## The problem
Report how many lines in the records below contain the word "vazia". Nothing else belongs in the answer.

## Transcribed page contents
————

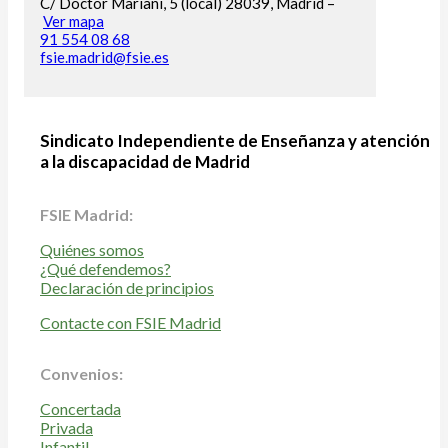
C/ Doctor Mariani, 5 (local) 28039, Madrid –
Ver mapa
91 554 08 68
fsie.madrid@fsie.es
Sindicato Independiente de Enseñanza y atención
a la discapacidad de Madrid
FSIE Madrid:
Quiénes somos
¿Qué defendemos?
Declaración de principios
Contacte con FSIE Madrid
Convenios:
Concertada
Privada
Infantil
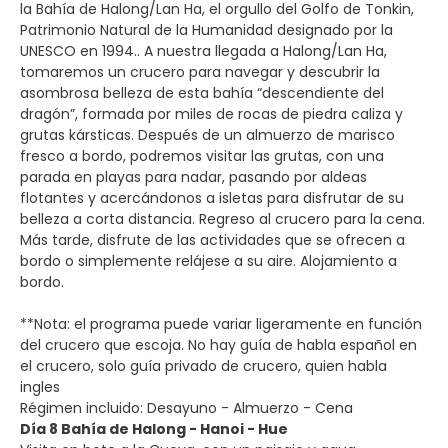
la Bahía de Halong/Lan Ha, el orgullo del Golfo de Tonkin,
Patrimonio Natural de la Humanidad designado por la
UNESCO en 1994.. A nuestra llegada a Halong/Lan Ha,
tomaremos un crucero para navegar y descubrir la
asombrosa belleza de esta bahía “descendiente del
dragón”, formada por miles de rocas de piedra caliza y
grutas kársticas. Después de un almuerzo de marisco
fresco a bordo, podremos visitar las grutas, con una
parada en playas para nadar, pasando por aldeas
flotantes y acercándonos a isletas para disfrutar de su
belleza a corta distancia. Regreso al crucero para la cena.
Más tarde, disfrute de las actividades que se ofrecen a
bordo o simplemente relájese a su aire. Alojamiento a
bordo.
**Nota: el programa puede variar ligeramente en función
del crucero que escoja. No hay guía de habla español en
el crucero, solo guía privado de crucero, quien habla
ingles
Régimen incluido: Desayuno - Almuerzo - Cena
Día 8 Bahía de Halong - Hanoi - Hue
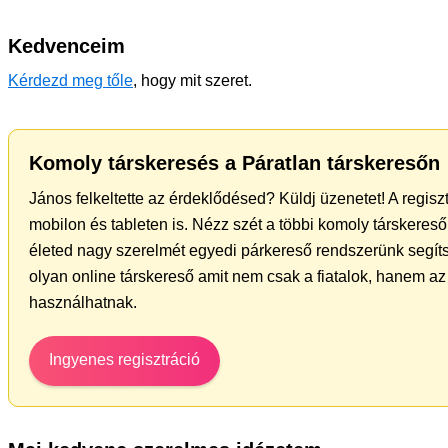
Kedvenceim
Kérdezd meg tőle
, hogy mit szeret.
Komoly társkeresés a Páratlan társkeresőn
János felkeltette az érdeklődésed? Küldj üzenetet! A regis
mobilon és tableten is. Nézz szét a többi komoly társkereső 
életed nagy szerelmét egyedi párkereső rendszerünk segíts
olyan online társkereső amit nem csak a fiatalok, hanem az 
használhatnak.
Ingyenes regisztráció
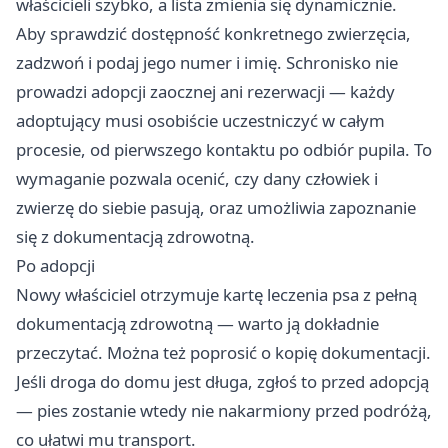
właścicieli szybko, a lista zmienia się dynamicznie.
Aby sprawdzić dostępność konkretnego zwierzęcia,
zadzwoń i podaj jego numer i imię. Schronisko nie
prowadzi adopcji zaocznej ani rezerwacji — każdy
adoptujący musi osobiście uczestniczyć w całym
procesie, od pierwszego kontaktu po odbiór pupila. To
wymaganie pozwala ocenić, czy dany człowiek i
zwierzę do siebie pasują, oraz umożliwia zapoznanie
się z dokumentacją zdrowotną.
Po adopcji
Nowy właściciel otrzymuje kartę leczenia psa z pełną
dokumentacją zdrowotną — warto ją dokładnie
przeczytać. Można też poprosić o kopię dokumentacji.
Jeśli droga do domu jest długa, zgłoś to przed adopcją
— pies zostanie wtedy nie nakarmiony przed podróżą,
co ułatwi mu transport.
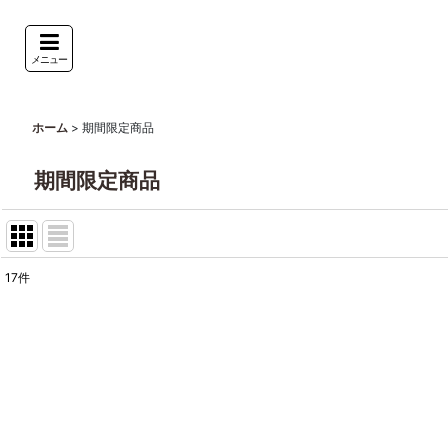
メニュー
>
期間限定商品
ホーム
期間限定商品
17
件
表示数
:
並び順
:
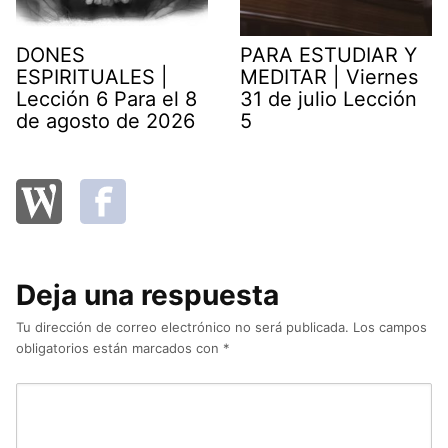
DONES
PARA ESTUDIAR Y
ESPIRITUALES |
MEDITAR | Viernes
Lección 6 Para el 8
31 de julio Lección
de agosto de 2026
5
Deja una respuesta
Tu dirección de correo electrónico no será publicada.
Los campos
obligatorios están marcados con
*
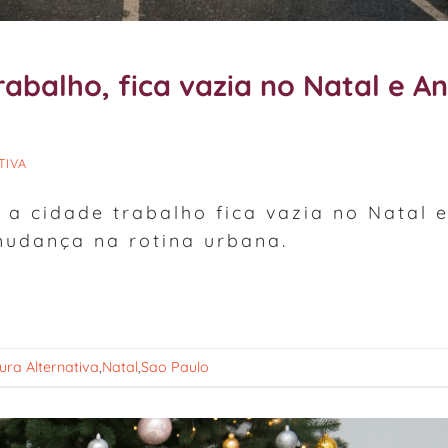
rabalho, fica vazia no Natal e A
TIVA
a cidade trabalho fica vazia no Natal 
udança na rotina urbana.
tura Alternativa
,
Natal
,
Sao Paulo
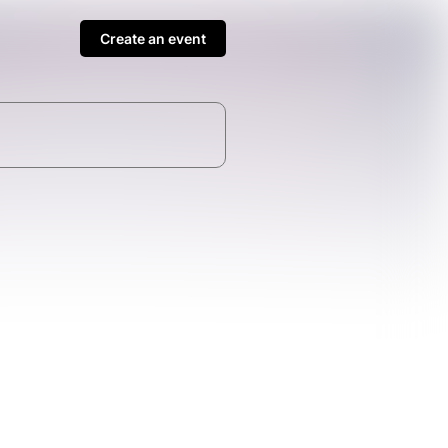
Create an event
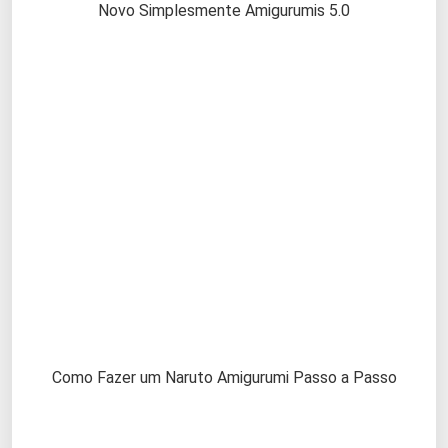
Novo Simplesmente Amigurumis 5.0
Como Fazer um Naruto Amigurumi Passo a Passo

————

## Response to this exercise
2